▸ **EXERCISE DETAILS**
Range to reproduce from the entries below: the line with "Compris. Désinscription possible", the line with "Concours au Québec", and every line in between. Give them exactly and give nothing else.

▸ **Dataset records**

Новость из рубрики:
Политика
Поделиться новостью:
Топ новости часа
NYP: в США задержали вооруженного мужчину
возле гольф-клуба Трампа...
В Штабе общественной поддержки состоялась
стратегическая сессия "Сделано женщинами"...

* * *

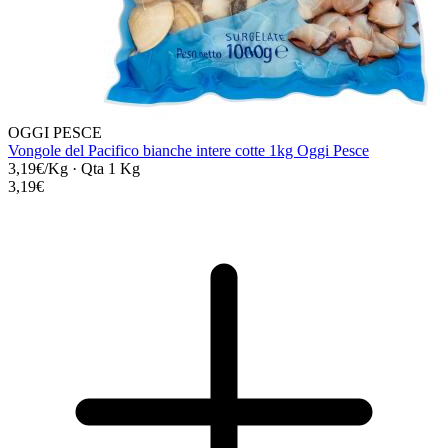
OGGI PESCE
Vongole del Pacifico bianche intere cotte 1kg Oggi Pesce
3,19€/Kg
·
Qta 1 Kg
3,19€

--

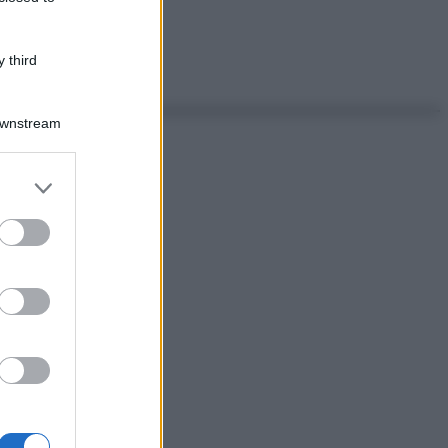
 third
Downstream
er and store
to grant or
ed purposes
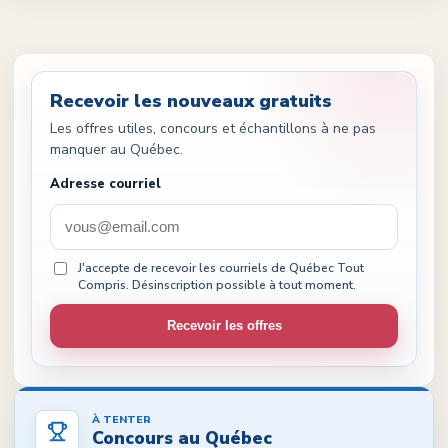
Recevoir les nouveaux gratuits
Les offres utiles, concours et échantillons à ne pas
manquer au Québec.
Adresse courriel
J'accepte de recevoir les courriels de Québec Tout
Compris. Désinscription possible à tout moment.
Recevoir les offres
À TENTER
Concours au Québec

▸ **SOLUTION FOR THIS PROBLEM**
Compris. Désinscription possible à tout moment.
Recevoir les offres
À TENTER
Concours au Québec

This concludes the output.